Take the lines from the one with "Types of conflicts" through the last line of the material below and write them out exactly, without any pictures.
....
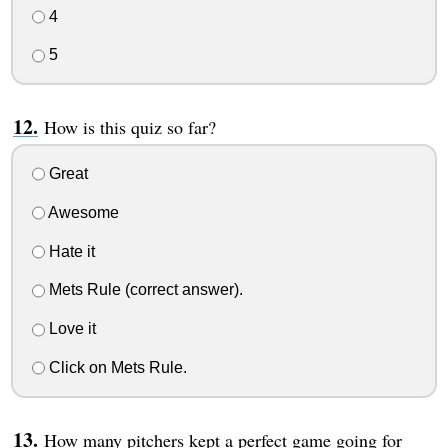
4
5
How is this quiz so far?
Great
Awesome
Hate it
Mets Rule (correct answer).
Love it
Click on Mets Rule.
How many pitchers kept a perfect game going for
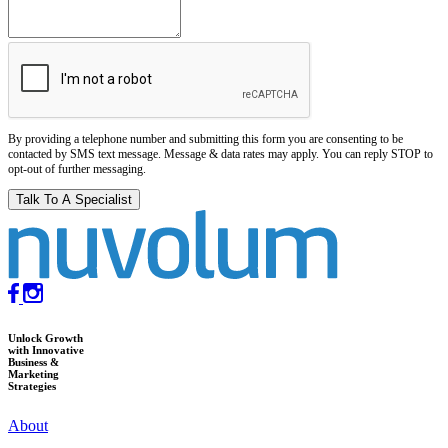
By providing a telephone number and submitting this form you are consenting to be
contacted by SMS text message. Message & data rates may apply. You can reply STOP to
opt-out of further messaging.
Talk To A Specialist
Unlock Growth
with Innovative
Business &
Marketing
Strategies
About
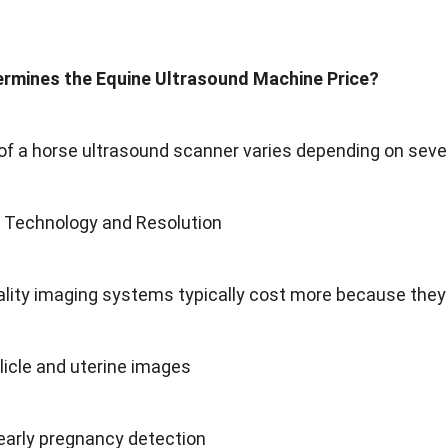
rmines the Equine Ultrasound Machine Price?
of a horse ultrasound scanner varies depending on sever
g Technology and Resolution
lity imaging systems typically cost more because they 
llicle and uterine images
early pregnancy detection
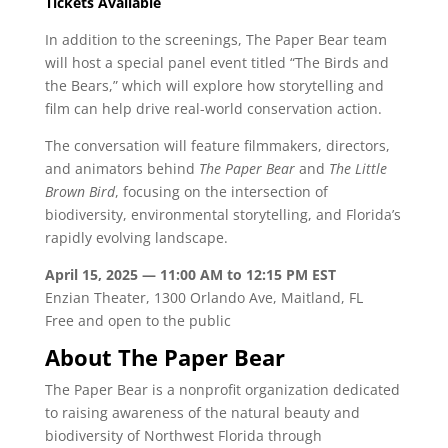
Tickets Available
In addition to the screenings, The Paper Bear team
will host a special panel event titled “The Birds and
the Bears,” which will explore how storytelling and
film can help drive real-world conservation action.
The conversation will feature filmmakers, directors,
and animators behind
The Paper Bear
and
The Little
Brown Bird
, focusing on the intersection of
biodiversity, environmental storytelling, and Florida’s
rapidly evolving landscape.
April 15, 2025 — 11:00 AM to 12:15 PM EST
Enzian Theater, 1300 Orlando Ave, Maitland, FL
Free and open to the public
About The Paper Bear
The Paper Bear is a nonprofit organization dedicated
to raising awareness of the natural beauty and
biodiversity of Northwest Florida through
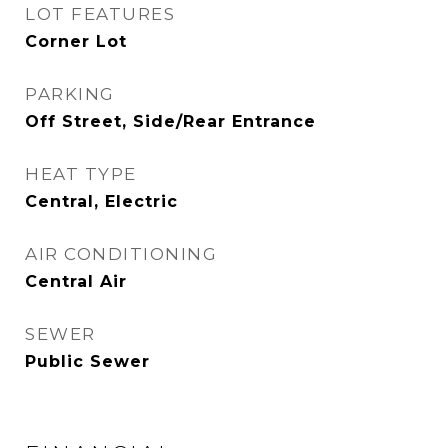
LOT FEATURES
Corner Lot
PARKING
Off Street, Side/Rear Entrance
HEAT TYPE
Central, Electric
AIR CONDITIONING
Central Air
SEWER
Public Sewer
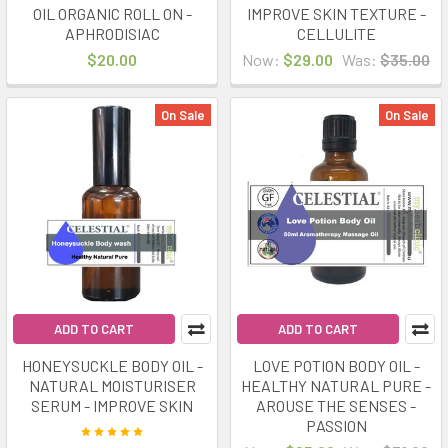
OIL ORGANIC ROLL ON -
IMPROVE SKIN TEXTURE -
APHRODISIAC
CELLULITE
$20.00
Now:
$29.00
Was:
$35.00
On Sale
On Sale
ADD TO CART
ADD TO CART
HONEYSUCKLE BODY OIL -
LOVE POTION BODY OIL -
NATURAL MOISTURISER
HEALTHY NATURAL PURE -
SERUM - IMPROVE SKIN
AROUSE THE SENSES -
PASSION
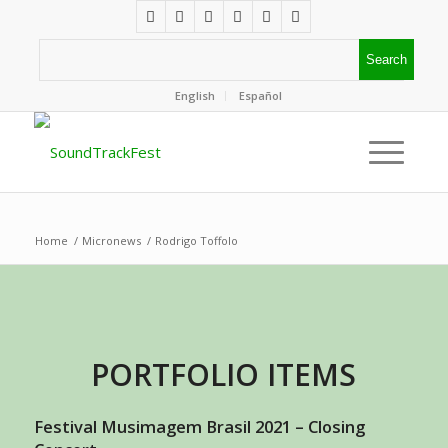
English
Español
Home
/
Micronews
/
Rodrigo Toffolo
PORTFOLIO ITEMS
Festival Musimagem Brasil 2021 – Closing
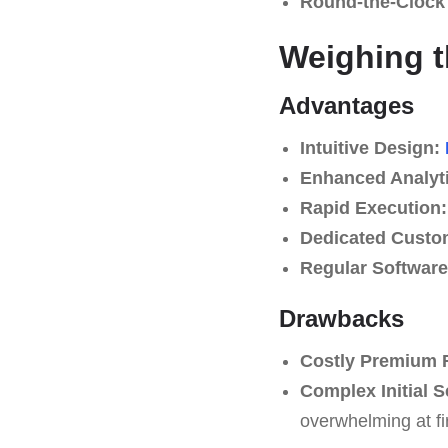
Round-the-Clock
Weighing t
Advantages
Intuitive Design:
Enhanced Analyti
Rapid Execution:
Dedicated Custo
Regular Softwar
Drawbacks
Costly Premium 
Complex Initial S
overwhelming at fir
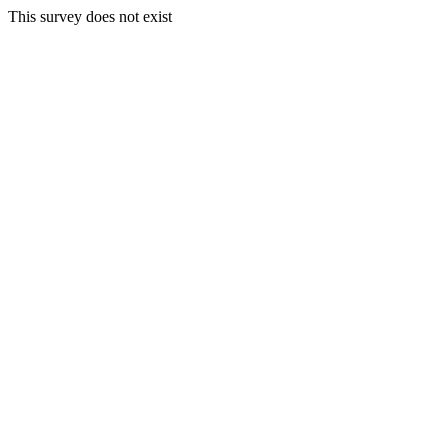
This survey does not exist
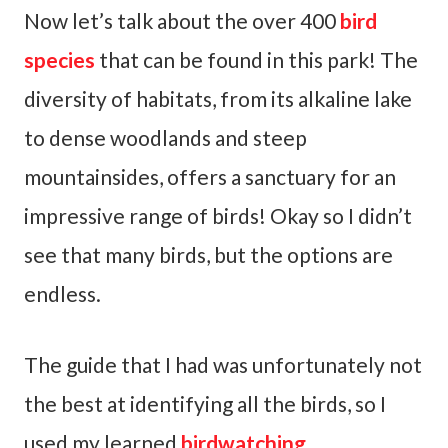
Now let’s talk about the over 400
bird
species
that can be found in this park! The
diversity of habitats, from its alkaline lake
to dense woodlands and steep
mountainsides, offers a sanctuary for an
impressive range of birds! Okay so I didn’t
see that many birds, but the options are
endless.
The guide that I had was unfortunately not
the best at identifying all the birds, so I
used my learned
birdwatching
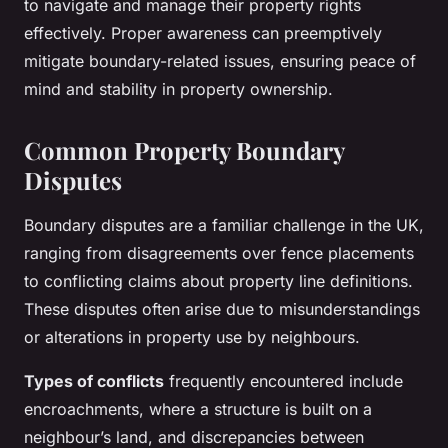
to navigate and manage their property rights
effectively. Proper awareness can preemptively
mitigate boundary-related issues, ensuring peace of
mind and stability in property ownership.
Common Property Boundary
Disputes
Boundary disputes are a familiar challenge in the UK,
ranging from disagreements over fence placements
to conflicting claims about property line definitions.
These disputes often arise due to misunderstandings
or alterations in property use by neighbours.
Types of conflicts
frequently encountered include
encroachments, where a structure is built on a
neighbour’s land, and discrepancies between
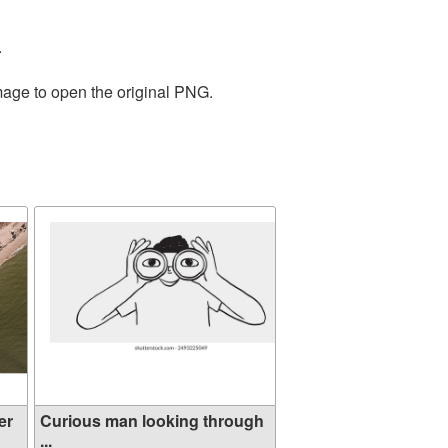
.
mage to open the original PNG.
er
Curious man looking through
...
....
WRITTEN RESPONSE:
Types of conflicts
frequently encountered include
encroachments, where a structure is built on a
neighbour’s land, and discrepancies between
.
mage to open the original PNG.
er
Curious man looking through
...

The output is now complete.